====== Records for the task ======
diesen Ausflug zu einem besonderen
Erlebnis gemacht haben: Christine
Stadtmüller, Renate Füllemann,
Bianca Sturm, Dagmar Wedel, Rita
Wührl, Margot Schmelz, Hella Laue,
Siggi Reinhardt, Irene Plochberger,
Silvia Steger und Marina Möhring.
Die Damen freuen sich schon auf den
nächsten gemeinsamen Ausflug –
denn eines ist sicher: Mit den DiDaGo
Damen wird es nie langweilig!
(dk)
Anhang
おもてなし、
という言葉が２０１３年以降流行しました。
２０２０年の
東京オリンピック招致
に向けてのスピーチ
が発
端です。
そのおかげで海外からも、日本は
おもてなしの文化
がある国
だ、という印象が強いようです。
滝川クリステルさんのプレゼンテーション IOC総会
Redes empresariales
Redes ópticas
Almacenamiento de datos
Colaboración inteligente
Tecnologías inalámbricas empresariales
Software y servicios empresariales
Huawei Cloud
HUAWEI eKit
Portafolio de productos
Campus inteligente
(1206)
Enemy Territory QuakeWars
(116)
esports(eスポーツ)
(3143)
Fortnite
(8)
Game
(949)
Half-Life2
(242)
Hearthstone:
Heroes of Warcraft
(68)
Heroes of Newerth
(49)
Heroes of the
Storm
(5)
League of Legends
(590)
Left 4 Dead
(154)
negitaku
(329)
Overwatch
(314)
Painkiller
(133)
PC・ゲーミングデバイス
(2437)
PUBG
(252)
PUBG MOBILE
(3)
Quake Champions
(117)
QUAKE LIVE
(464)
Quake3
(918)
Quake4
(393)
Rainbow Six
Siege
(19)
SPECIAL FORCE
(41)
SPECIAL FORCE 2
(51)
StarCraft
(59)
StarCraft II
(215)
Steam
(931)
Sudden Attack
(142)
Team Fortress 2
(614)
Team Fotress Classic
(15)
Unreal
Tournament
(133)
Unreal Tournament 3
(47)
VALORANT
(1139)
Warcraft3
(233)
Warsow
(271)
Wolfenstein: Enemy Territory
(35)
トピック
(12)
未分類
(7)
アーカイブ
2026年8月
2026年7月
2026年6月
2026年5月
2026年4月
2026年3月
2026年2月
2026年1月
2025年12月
======
====== Records for the task ======
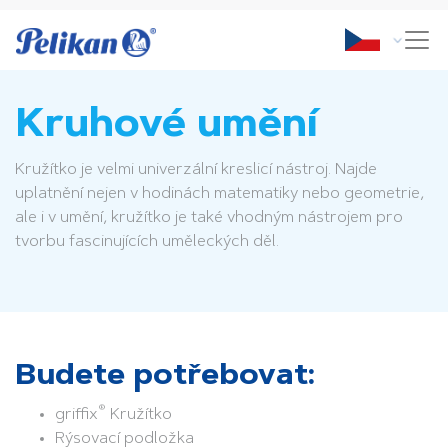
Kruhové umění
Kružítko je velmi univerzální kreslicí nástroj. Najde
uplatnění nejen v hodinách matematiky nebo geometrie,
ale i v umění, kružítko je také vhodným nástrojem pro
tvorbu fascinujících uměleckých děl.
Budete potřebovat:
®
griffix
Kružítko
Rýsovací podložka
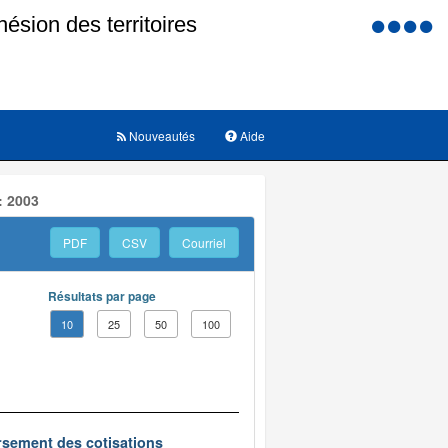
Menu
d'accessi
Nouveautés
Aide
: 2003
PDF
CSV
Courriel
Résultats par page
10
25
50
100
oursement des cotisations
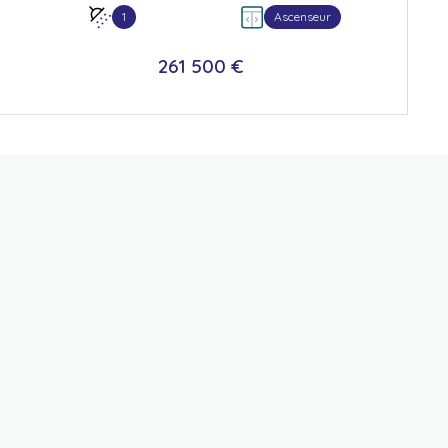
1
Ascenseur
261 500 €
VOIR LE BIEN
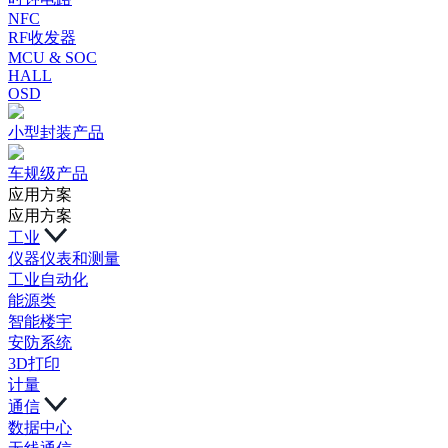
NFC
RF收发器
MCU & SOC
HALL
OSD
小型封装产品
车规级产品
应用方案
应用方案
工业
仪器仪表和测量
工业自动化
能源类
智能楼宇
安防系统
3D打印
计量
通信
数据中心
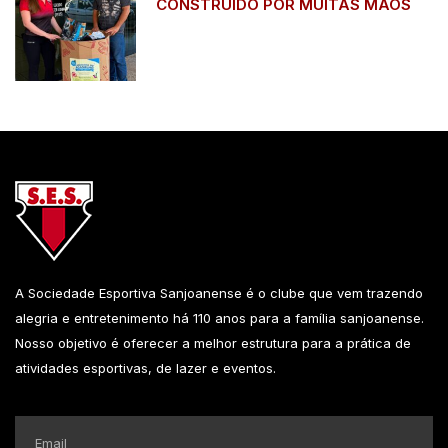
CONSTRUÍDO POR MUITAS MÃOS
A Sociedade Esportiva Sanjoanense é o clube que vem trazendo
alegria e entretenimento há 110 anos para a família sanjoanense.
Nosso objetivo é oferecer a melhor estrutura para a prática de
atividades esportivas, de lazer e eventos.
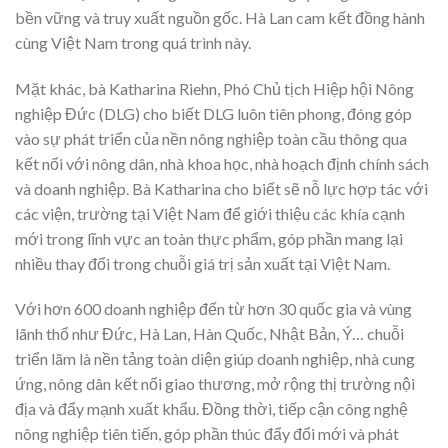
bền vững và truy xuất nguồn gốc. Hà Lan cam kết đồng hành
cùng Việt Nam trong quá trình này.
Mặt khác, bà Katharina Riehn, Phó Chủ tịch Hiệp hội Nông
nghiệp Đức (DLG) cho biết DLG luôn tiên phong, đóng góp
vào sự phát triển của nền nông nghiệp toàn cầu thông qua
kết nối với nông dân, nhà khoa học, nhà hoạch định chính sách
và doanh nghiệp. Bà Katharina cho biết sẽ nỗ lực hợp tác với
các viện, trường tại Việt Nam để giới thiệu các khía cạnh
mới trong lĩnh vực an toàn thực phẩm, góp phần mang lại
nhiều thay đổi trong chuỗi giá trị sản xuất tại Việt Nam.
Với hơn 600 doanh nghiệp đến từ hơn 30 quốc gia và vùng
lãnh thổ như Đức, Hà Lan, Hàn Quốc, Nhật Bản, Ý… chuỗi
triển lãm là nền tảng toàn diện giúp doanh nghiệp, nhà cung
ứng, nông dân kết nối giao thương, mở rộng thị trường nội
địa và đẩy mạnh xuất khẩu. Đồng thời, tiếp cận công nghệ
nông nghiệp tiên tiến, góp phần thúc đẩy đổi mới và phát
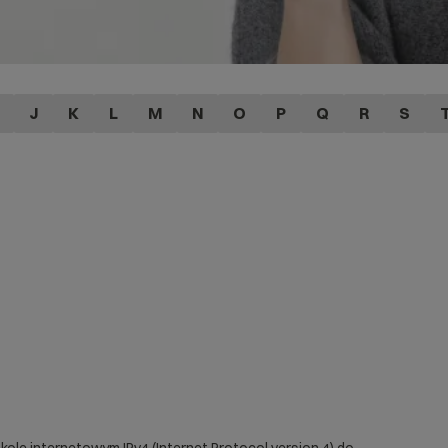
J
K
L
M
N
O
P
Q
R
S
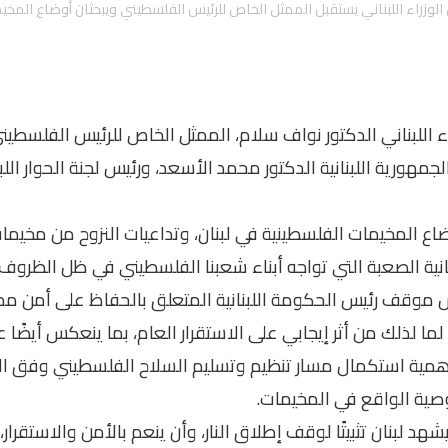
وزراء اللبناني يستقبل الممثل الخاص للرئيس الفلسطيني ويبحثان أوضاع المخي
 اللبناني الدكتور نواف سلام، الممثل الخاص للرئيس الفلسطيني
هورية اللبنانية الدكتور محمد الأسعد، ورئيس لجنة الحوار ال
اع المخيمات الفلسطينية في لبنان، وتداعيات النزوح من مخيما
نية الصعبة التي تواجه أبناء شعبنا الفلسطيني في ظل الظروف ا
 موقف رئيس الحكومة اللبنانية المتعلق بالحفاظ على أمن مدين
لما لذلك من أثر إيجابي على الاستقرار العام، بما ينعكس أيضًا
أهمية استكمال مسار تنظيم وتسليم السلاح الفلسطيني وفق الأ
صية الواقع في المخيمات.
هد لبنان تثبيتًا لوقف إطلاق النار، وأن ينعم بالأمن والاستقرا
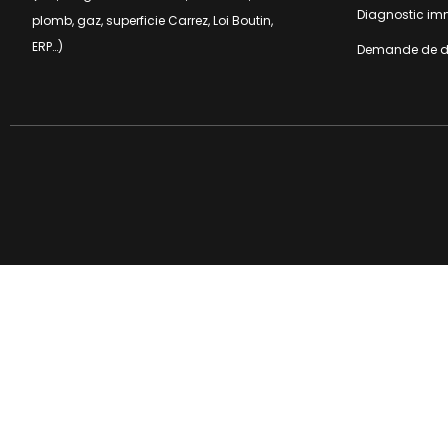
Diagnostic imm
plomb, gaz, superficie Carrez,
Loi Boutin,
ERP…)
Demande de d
======
====== Records for the task ======
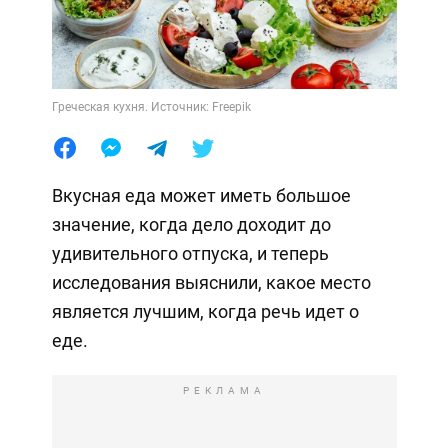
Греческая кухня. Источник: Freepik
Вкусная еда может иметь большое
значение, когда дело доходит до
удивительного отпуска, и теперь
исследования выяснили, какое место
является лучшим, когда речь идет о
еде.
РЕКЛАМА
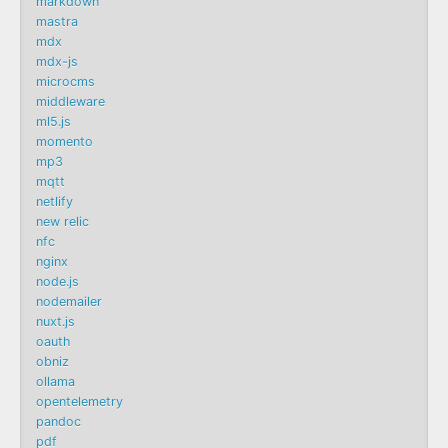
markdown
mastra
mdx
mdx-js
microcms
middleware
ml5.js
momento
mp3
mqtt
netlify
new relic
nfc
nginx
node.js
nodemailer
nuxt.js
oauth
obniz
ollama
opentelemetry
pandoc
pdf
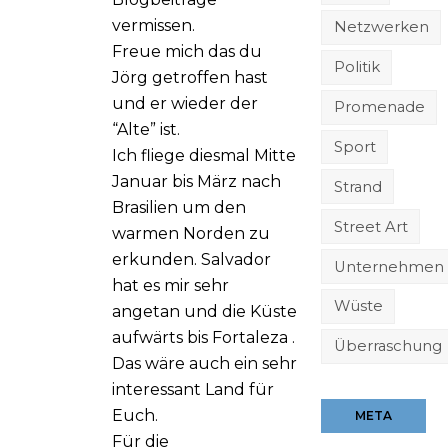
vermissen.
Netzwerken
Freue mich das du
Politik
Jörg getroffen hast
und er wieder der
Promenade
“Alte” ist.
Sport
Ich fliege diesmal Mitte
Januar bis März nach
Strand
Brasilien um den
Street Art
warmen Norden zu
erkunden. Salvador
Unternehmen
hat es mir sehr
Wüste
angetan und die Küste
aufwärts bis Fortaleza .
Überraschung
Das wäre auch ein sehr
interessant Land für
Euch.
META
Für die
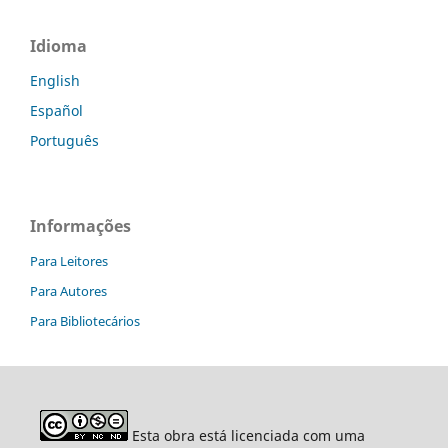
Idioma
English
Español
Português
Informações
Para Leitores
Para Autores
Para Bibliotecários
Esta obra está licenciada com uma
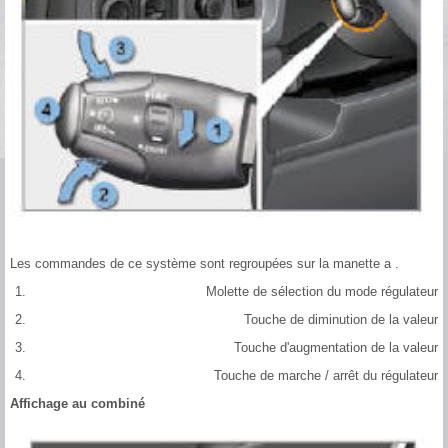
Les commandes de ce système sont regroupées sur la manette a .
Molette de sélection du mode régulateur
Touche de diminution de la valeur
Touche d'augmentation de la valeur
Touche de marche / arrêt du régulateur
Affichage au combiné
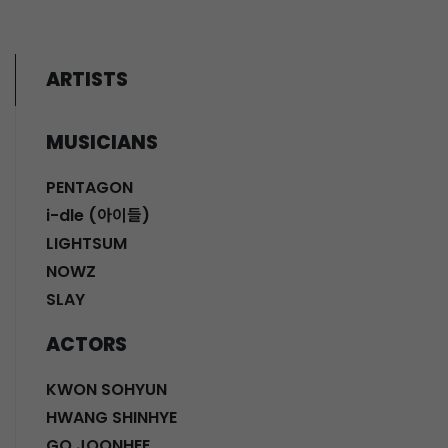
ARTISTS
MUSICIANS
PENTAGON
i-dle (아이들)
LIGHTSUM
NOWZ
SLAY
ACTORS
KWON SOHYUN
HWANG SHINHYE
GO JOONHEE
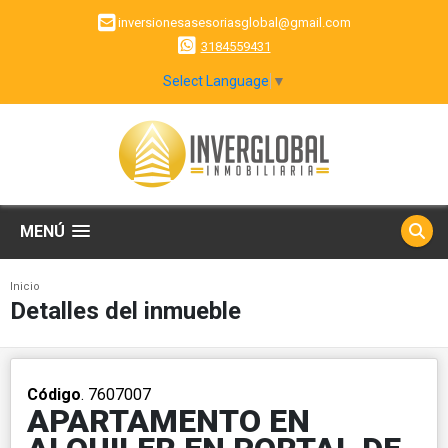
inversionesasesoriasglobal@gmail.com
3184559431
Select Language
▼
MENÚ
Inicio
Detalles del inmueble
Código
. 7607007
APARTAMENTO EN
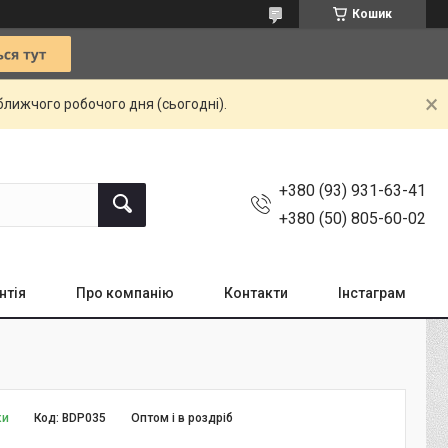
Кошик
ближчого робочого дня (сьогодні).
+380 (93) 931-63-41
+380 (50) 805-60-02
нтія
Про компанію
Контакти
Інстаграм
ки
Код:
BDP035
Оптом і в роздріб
======
• **Directions**: From the entries above, extract every line where the word "nghiệp" appears.

• **Exercise answer**:
nghiệp Đức (DLG) cho biết DLG luôn tiên phong, đóng góp
vào sự phát triển của nền nông nghiệp toàn cầu thông qua
và doanh nghiệp. Bà Katharina cho biết sẽ nỗ lực hợp tác với
Với hơn 600 doanh nghiệp đến từ hơn 30 quốc gia và vùng
triển lãm là nền tảng toàn diện giúp doanh nghiệp, nhà cung
nông nghiệp tiên tiến, góp phần thúc đẩy đổi mới và phát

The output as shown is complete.